The Politics of Fear in Québec

In the age of the "War on Terror," the politics of fear rages everywhere, and Canada, which prides itself on its official multiculturalism, is no exception. Micheline Carrier claims:
Selon leur habitude, les groupes ou individus de tendance intégriste s'attaquent d'abord aux droits des femmes. Cela ne se voit pas seulement dans des pays totalitaires où la religion sert de programme politique, mais aussi au Canada, aux États-Unis et en France, où l'État est censé être indépendant des pouvoirs religieux. . . . La montée de l’intégrisme religieux dans le monde n’est pas sans effet sur les sociétés canadienne et québécoise.

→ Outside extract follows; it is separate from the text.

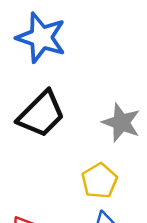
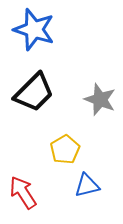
yellow pentagon: (99, 181) -> (65, 150), moved

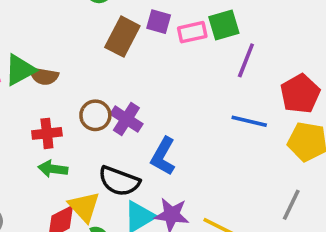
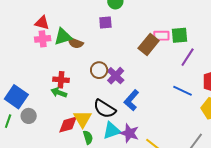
purple square: (159, 22) -> (105, 23), moved, turned -32
brown rectangle: (122, 37) -> (149, 45), moved
red cross: (47, 133) -> (61, 80), moved
green arrow: (53, 169) -> (59, 93), moved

As is their habit, groups and individuals of the fundamentalist tendency initially attack the rights of women. That is seen not only in totalitarian countries where religion serves as the political program, but also in Canada, the United States, and France, where the state is supposed to be independent of religious powers. . . . The rise of religious fundamentlaism in the world is not without effect on Canadian and Québécois societies. (Micheline Carrier, "Est-ce de l'islamophobie de critiquer l'intégrisme islamiste ?" Trans. Yoshie Furuhashi,, 21 November 2007)
Fundamentalist Islam is a problem in such countries as the Gulf states, but the author blows the problem out of its proportion by sounding a false alarm that Canada, of all places, is vulnerable to it. Just how many Muslims are in Canada? According to the 2001 census, Muslims constituted merely 2% of the total Canadian population, and their proportion was estimated to be about 2.5% in 2006, of whom only a tiny minority must be fundamentalists -- if anything, Canada's points system of immigration, which favors the better off and better educated, means that many Muslim immigrants in Canada, like other immigrants, tend to be liberals of the "professional-managerial class" (to use Barbara and John Ehrenreich's term), given the correlation among class, education, and ideology.

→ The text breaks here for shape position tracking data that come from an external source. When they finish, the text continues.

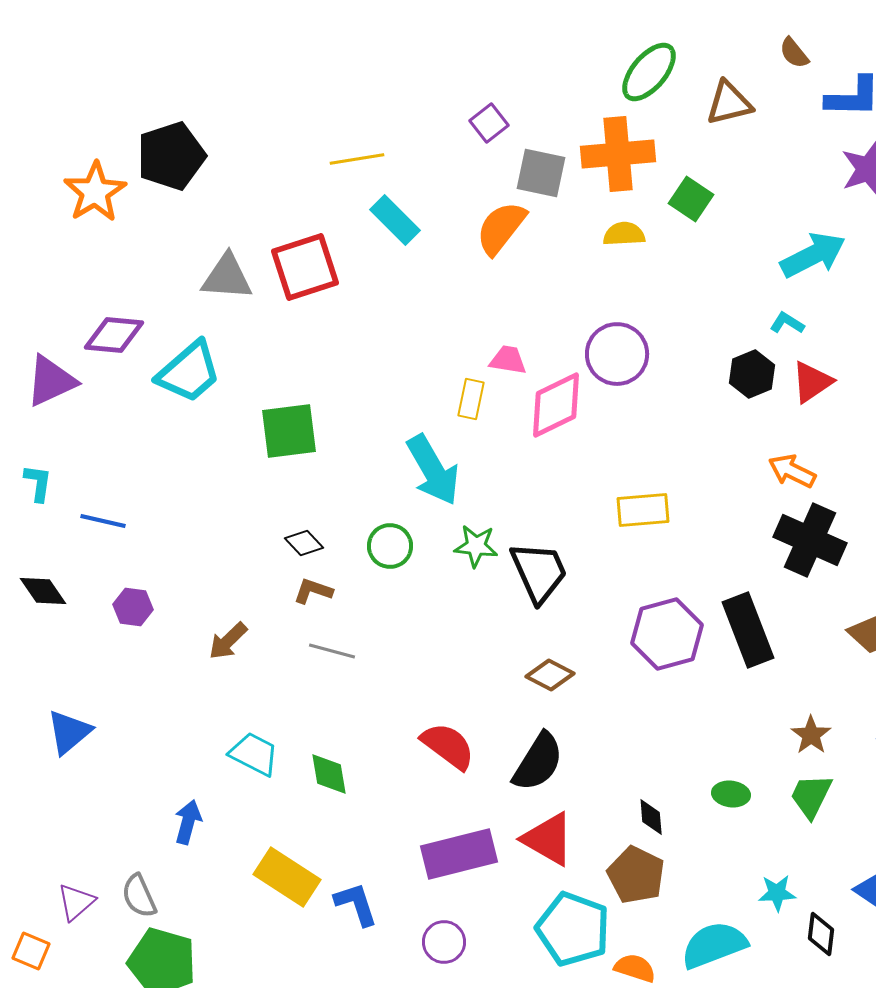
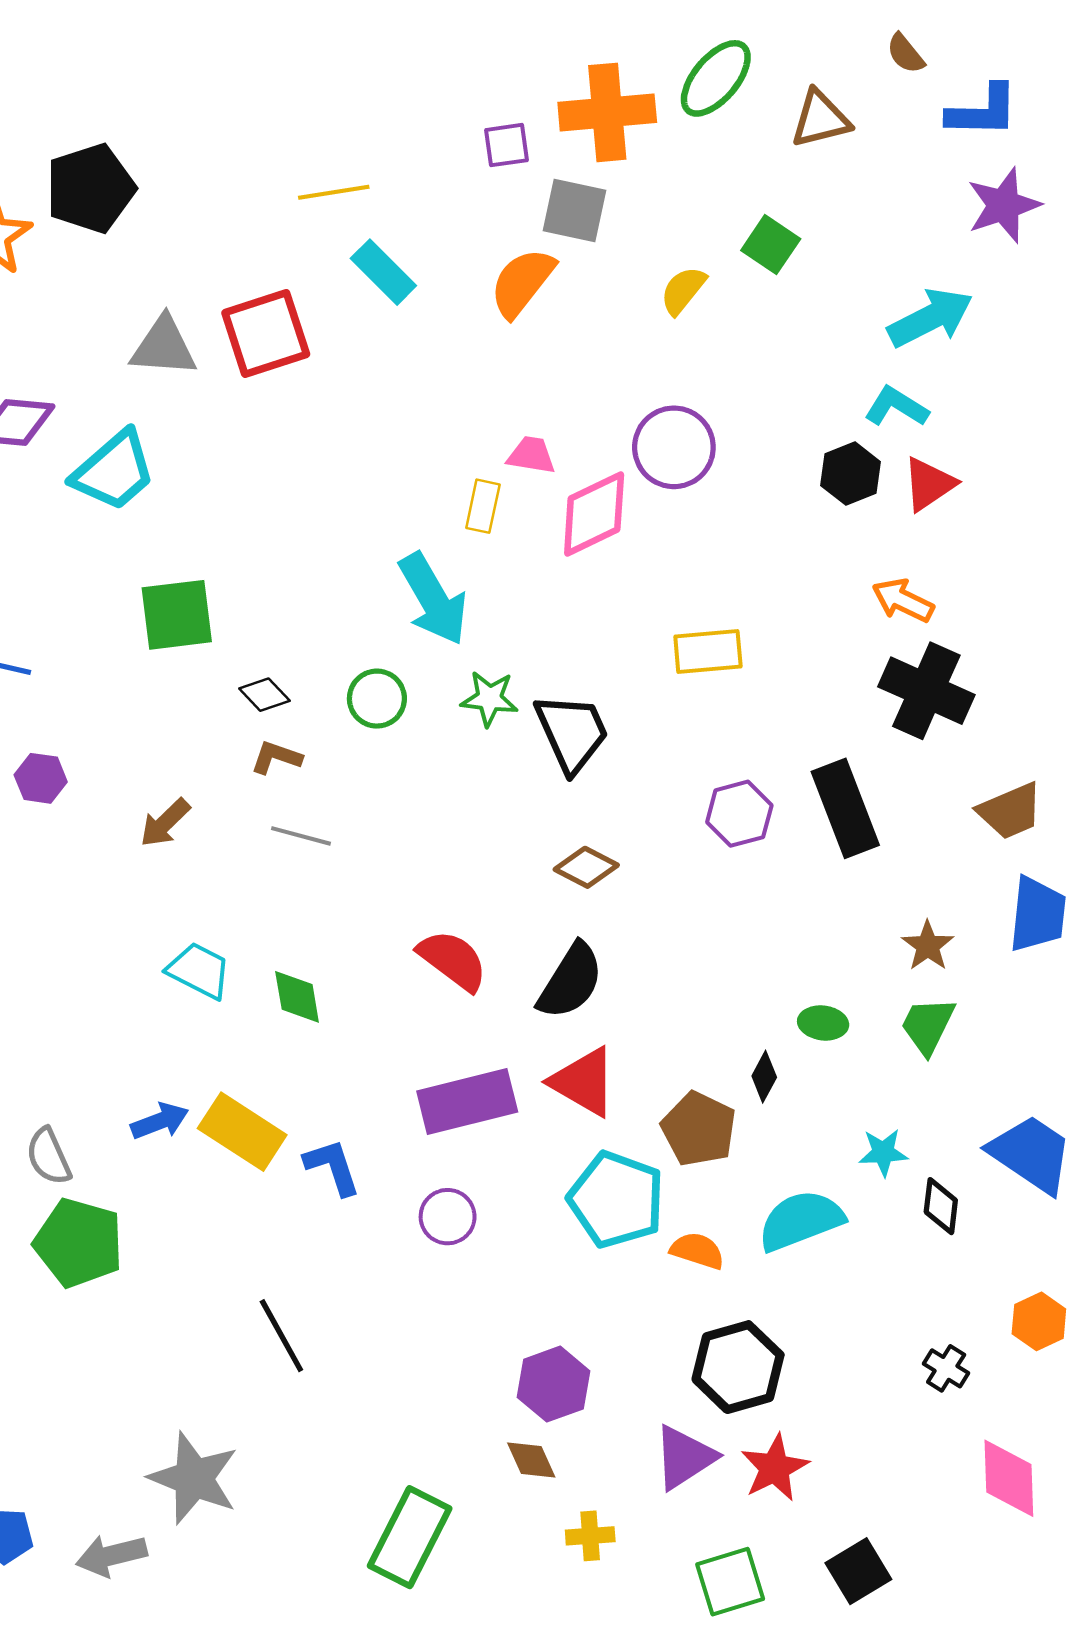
purple square: (489, 123) -> (506, 145), turned 30
orange cross: (618, 154) -> (607, 112), moved
yellow semicircle: (624, 234) -> (683, 290), turned -48
cyan L-shape: (787, 323) -> (896, 407), size x1.4
green square: (289, 431) -> (177, 615), moved
purple hexagon: (667, 634) -> (739, 814), size x0.7
black diamond: (651, 817) -> (764, 1077), moved, turned 33
blue arrow: (188, 822) -> (160, 1121), moved, turned 54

A majority of Canadian Muslims live in Ontario: 356,700 in 2001. Alberta has the second largest population of Muslims in Canada: 103,900 in 2001. Québec, the second most populous Canadian province, comes only in third place with just 57,200 Muslims in 2001, half the size of the Muslim population in Alberta, even though Québec's population is nearly double Alberta's. That being the case, the politics of fear about Islamic fundamentalism in Québec is especially ridiculous, but it is apparently growing nonetheless, as noted by Richard Dufour in "Quebec’s Commission on 'Reasonable Accommodation' and the Growth of Anti-Muslim Chauvinism" (, 8 November 2007).

Instead, the Québécois ought to be asking themselves: does not anti-immigrant xenophobia, coupled with Islamophobia, undermine the Québécois struggle to fight for Québec's Francophone culture and equality with or independence from the rest of Canada, by chasing away Francophone Muslim immigrants?